Last night, British privacy campaigners were urging the Information
Commissioner’s Office and Government to intervene.
Human rights group Privacy International said Google was trying to
put a spin on the story as being about its mistake in capturing of fragments
of people’s emails and internet searches, saying it was ‘sorry’ and would
delete it.
A spokesman for the campaign group said:
‘We are deeply unsettled by Google’s
assertion that this situation was caused by a mere “mistake” brought
about by accidental use of inappropriate code developed for sniffing the
content of Wi-Fi networks. This explanation to us seems entirely
implausible.
‘Only a full-scale audit will help uncover
the facts. This is a disappointing chapter in Google’s history.’
The group said Google should delete the
‘intrusive’ information it had mapped on people’s personal computer network.
The spokesman added:
‘This is a very serious matter and
regulators need to place limits on the use of this private
identification without consent.
‘The ghost of Street View continues to haunt Google.
‘We think it will historically be viewed as a horrendous breach of law
and something which a better regulator with a better understanding of
the issues and the technology would never have allowed to happen.
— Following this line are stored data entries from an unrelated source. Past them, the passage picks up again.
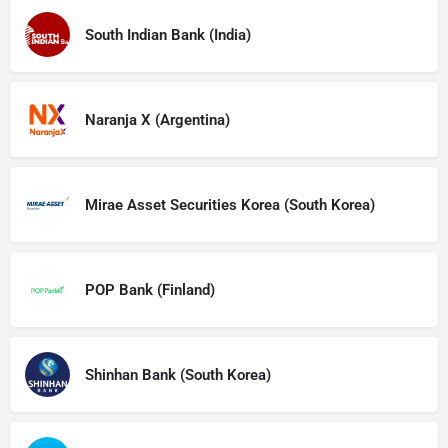
South Indian Bank (India)
Naranja X (Argentina)
Mirae Asset Securities Korea (South Korea)
POP Bank (Finland)
Shinhan Bank (South Korea)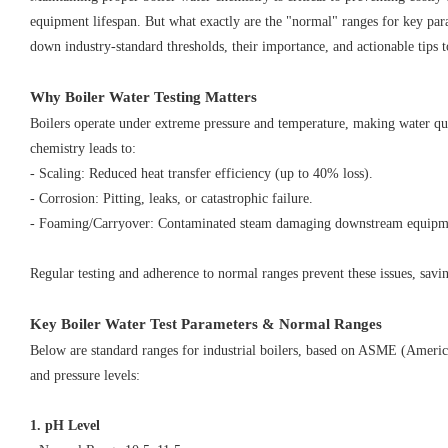
equipment lifespan. But what exactly are the "normal" ranges for key para
down industry-standard thresholds, their importance, and actionable tips 
Why Boiler Water Testing Matters
Boilers operate under extreme pressure and temperature, making water qu
chemistry leads to:
- Scaling: Reduced heat transfer efficiency (up to 40% loss).
- Corrosion: Pitting, leaks, or catastrophic failure.
- Foaming/Carryover: Contaminated steam damaging downstream equip
Regular testing and adherence to normal ranges prevent these issues, sav
Key Boiler Water Test Parameters & Normal Ranges
Below are standard ranges for industrial boilers, based on ASME (Americ
and pressure levels:
1. pH Level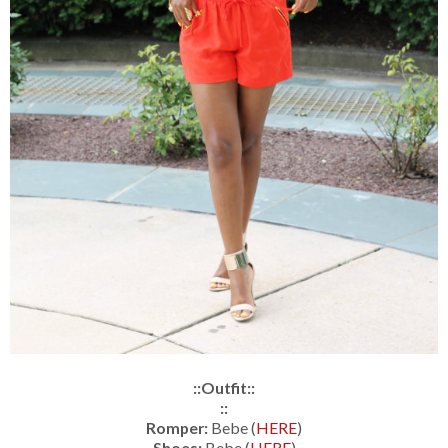
::Outfit::
::
Romper:
Bebe (
HERE
)
Shoes:
Bebe (
HERE
)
'There should be a parliamentary inquiry which should question Google
and finally get it to explain what it is up to both technically and
commercially.
‘The idea that it can log everyone’s Wi-Fi details because it is all
“public” is a bogus argument. It is bogus because of the question of
scale and the question of integration with other information which would
amount to a huge breach of our privacy.
'The regulator, the ICO, is equally to blame for this mess as it has
totally failed to grasp the implications of what Google has been doing.’
Last night, Google acknowledged that it should
have been more open about what it was doing, but was unrepentant about its
decision to build the database of home internet connections for its
commercial use.
Peter Barron, the ex-BBC Newsnight editor who is now head of Google’s
corporate affairs department in Britain, said:
‘We collect Wi-Fi network information to
improve location-based services like Google Maps.
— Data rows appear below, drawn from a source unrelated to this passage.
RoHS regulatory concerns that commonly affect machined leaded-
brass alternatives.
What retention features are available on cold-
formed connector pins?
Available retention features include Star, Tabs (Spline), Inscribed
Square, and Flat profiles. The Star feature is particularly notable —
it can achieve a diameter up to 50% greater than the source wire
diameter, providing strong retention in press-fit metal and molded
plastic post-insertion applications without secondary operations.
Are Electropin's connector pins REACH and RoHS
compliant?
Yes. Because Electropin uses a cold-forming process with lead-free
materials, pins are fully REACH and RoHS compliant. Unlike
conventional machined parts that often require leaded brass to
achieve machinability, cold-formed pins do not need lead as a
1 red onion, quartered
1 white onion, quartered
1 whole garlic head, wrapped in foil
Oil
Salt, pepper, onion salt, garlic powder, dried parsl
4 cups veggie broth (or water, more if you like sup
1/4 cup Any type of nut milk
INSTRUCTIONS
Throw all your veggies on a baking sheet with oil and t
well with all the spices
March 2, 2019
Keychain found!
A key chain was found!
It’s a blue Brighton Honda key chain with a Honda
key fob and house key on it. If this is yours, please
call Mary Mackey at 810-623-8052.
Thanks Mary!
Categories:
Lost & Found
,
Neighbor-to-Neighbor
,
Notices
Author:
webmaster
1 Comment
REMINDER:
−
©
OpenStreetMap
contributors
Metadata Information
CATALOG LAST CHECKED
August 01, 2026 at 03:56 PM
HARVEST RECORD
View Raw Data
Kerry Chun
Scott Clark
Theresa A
'For example, people can identify their approximate location based on
the Wi-Fi access points which are visible to their mobile device.
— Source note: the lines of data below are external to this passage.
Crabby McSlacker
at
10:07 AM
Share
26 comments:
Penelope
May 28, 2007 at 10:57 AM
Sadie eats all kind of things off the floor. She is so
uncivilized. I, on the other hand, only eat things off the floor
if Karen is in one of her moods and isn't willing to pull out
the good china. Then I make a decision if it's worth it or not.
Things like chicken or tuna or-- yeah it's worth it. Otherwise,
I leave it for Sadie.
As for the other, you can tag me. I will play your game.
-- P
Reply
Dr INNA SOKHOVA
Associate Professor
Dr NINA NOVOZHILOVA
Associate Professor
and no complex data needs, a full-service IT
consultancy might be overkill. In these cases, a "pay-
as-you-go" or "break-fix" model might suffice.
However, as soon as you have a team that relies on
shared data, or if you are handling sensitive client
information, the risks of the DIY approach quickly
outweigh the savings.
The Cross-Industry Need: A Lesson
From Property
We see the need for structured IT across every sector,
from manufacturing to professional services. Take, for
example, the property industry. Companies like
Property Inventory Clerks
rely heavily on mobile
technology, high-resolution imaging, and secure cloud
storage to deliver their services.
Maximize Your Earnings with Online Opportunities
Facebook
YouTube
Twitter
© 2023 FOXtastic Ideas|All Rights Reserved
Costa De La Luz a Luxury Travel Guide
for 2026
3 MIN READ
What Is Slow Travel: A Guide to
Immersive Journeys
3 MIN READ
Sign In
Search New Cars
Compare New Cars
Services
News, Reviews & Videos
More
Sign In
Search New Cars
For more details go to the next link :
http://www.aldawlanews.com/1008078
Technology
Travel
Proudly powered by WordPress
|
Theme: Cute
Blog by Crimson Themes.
‘Many other companies have been collecting data like this for as long
as, if not longer than, Google. We don’t collect any information about
householders, we can’t identify an individual from the location data
Google collects via its Street View cars, and we don’t publish this
information.
'This is publicly broadcast information which is accessible to anyone
with a Wi-Fi-enabled device, but we accept in hindsight it would have
been better to be more transparent about what we collect.’
Asked why Google had failed to announce its
decision to map people’s home networks, he added:
‘Given that this information is accessible
to any Wi-Fi-enabled device, we didn’t think it was necessary.’
He promised that Google would never use the
information gathered for any other purpose and added that it was not
technically possible to use the details to trace individual internet users
and their searches on the Google network with the data they had gathered.
He added:
‘We make privacy a priority because our
business depends on it.’
Despite Google’s failure to alert British
authorities to the massive project, the Information Commissioner’s Office
said it was merely watching the situation closely.
A spokesman for
the ICO, which is already facing criticism
for not investigating the computer firm in more detail over its capture of
people’s emails and other personal information, said:
‘We are aware that the collection of
information by Google Street View cars has raised a number of issues
which we are considering.
‘All organizations that process personal
information must comply with the requirements of the Data Protection
Act. Organizations are only permitted to collect data for a specific
purpose. Similarly, organizations must only retain data for as long as
necessary.
‘If we find evidence of significant wrongdoing, we will of course
investigate and consider what action should be taken.’